Observability Basics

One-line summary: What to measure, why it matters, and how to build an observability contract for production systems.

Prerequisites: Basic understanding of monitoring and logging.

Mental Model

The Three Pillars of Observability

graph TD Observability[Observability] --> Metrics[Metrics] Observability --> Logs[Logs] Observability --> Traces[Traces] Metrics --> Questions[What?
How many?] Logs --> Events[What happened?
When?] Traces --> Flow[How?
Where?] style Observability fill:#99ccff style Metrics fill:#ffcc99 style Logs fill:#99ff99 style Traces fill:#ff9999

Key insight: Metrics tell you what is happening, logs tell you what happened, traces tell you how it happened.

Observability vs Monitoring

Monitoring: Pre-defined metrics and alerts (you know what to look for)

Observability: Ability to ask new questions and explore (you don't know what to look for)

Both are needed: Monitoring for known issues, observability for unknown issues.

Metrics

What Are Metrics?

Metrics: Numerical measurements over time.

Types: - Counters: Incrementing values (requests, errors) - Gauges: Current values (queue depth, memory usage) - Histograms: Distribution of values (latency, request size)

What to Measure

Service Metrics

graph LR Service[Service] --> Latency[Latency
P50/P95/P99] Service --> Throughput[Throughput
QPS] Service --> Errors[Errors
Rate & Types] Service --> Availability[Availability
Success Rate] style Service fill:#99ccff style Latency fill:#ffcc99 style Errors fill:#ff9999

Latency: - P50 (median): Typical user experience - P95: 95% of users experience this or better - P99: 99% of users experience this or better - Why: Tail latency matters more than average

Throughput: - QPS: Queries per second - Requests/sec: Requests per second - Why: Understand system capacity

Errors: - Error rate: Errors per second - Error types: Breakdown by error type - Why: Understand failure modes

Availability: - Success rate: Successful requests / total requests - Uptime: Fraction of time service is up - Why: Measure reliability

Resource Metrics

CPU: Utilization, load average Memory: Usage, available Disk: Usage, I/O operations, latency Network: Bandwidth, packets, errors

Why: Understand resource constraints and bottlenecks.

Business Metrics

User-facing metrics: Active users, feature usage, conversions

Why: Connect technical metrics to business outcomes.

Metric Cardinality

Cardinality: Number of unique metric combinations.

Low cardinality: http_requests_total{method="GET",status="200"} (good)

High cardinality: http_requests_total{method="GET",status="200",user_id="12345"} (bad)

Why: High cardinality metrics explode storage and query costs.

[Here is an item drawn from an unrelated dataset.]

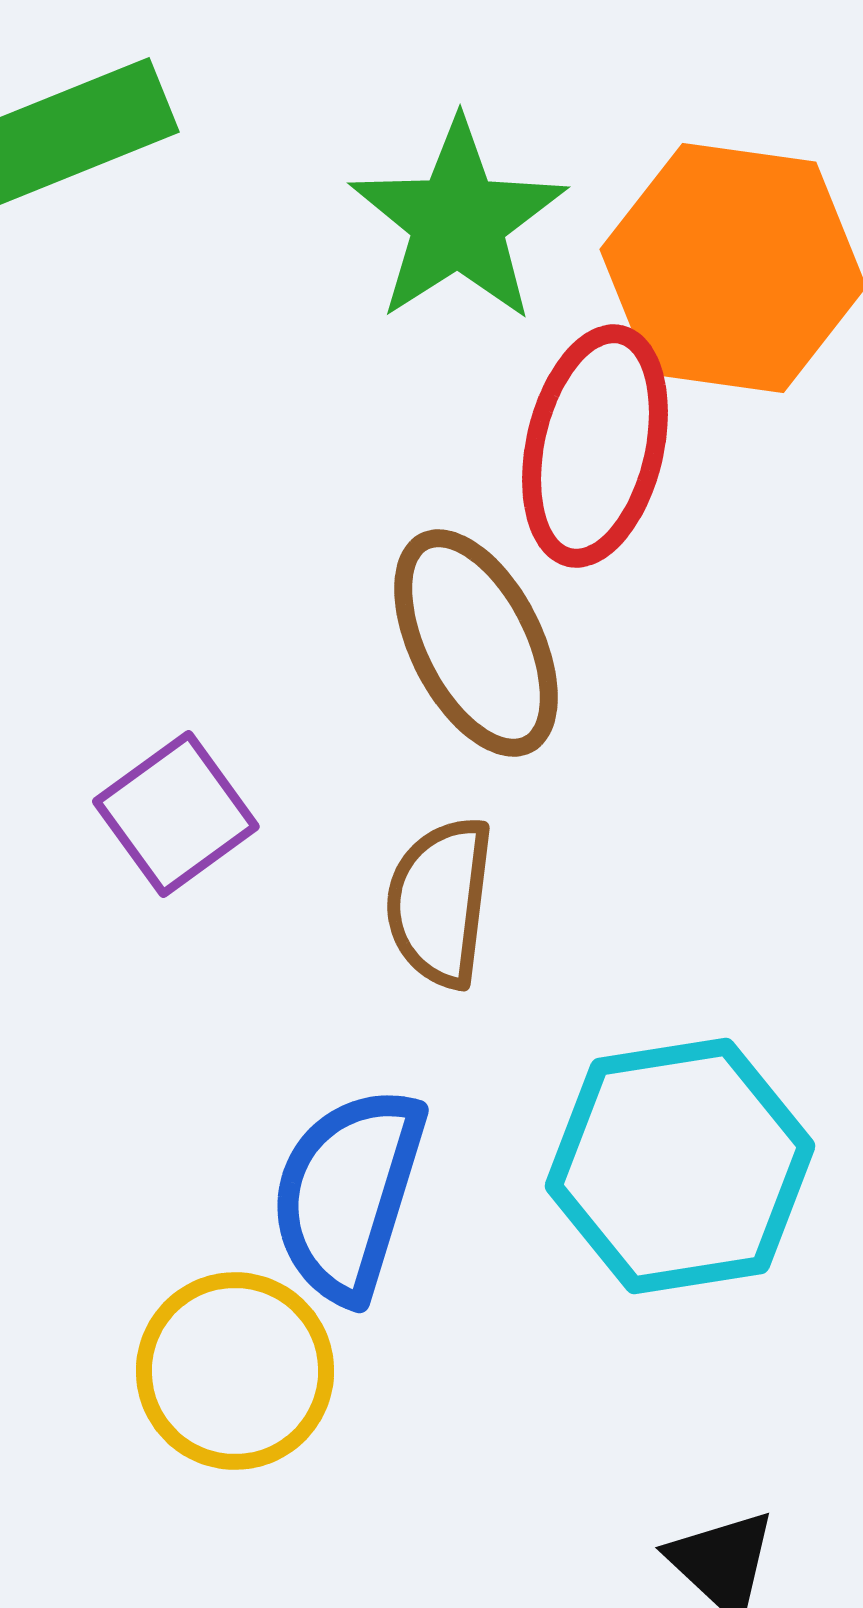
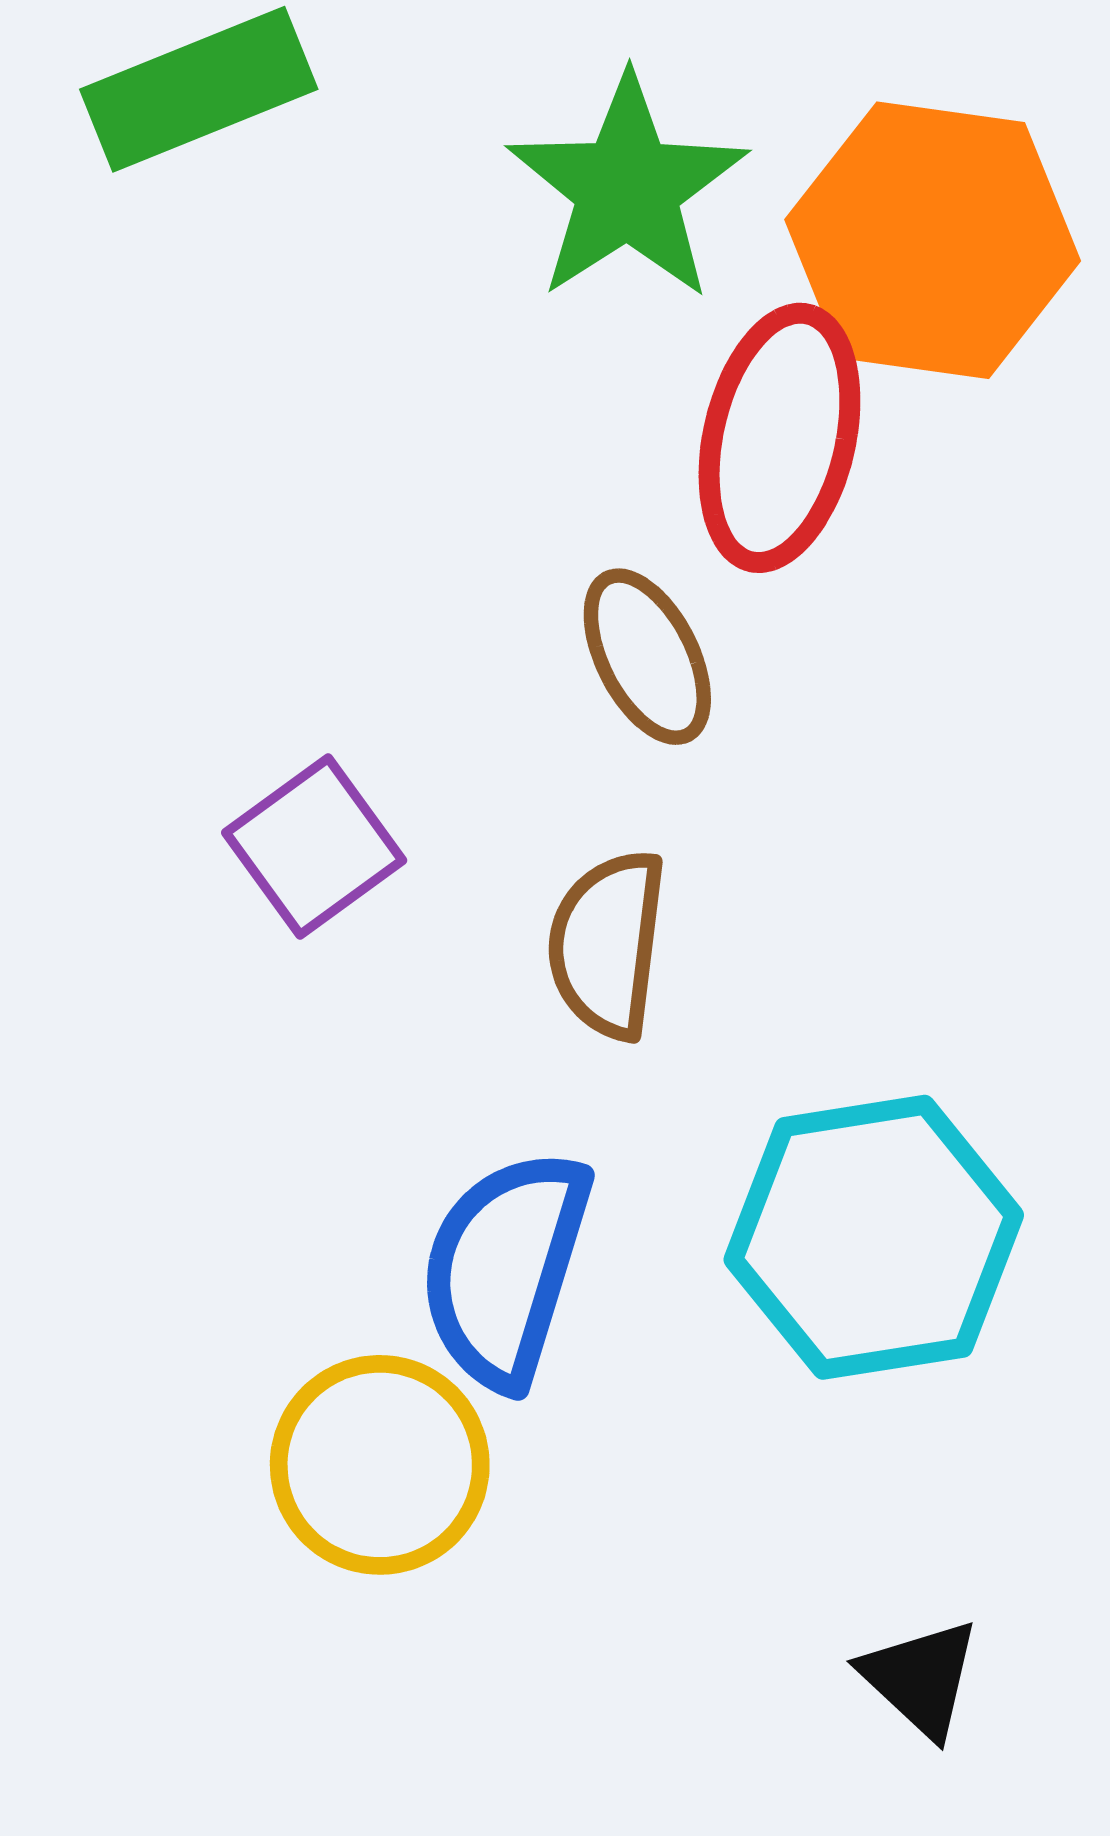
brown ellipse: (476, 643) -> (647, 657), size x0.7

Best practice: Use low-cardinality labels, use logs/traces for high-cardinality data.

Logs

What Are Logs?

Logs: Timestamped events with context.

Structure: - Timestamp: When it happened - Level: INFO, WARN, ERROR - Message: What happened - Context: Additional data (request ID, user ID, etc.)

What to Log

Critical Events

graph TD Request[Request] --> Start[Request Started] Request --> Process[Processing] Process --> Success{Success?} Success -->|Yes| Complete[Request Completed] Success -->|No| Error[Error Occurred] Start --> Log[Log with Request ID] Complete --> Log Error --> Log style Log fill:#ffcc99 style Error fill:#ff9999

Request lifecycle: - Request started (with request ID) - Request completed (with latency, status) - Errors (with stack trace, context)

Why: Can trace request through system, debug issues.

Structured Logging

Structured logs: JSON format with fields.

Example:

{
  "timestamp": "2024-01-01T12:00:00Z",
  "level": "INFO",
  "message": "Request completed",
  "request_id": "abc123",
  "method": "GET",
  "path": "/users/123",
  "status": 200,
  "latency_ms": 45
}

Why: Easy to query, filter, aggregate.

Log Levels

DEBUG: Detailed information for debugging (not in production)

INFO: General information about normal operation

WARN: Warning messages (something unexpected but handled)

ERROR: Error messages (something failed but system continues)

FATAL: Critical errors (system may stop)

Best practice: Use appropriate levels, avoid log spam.

Traces

What Are Traces?

Traces: End-to-end request flow through distributed system.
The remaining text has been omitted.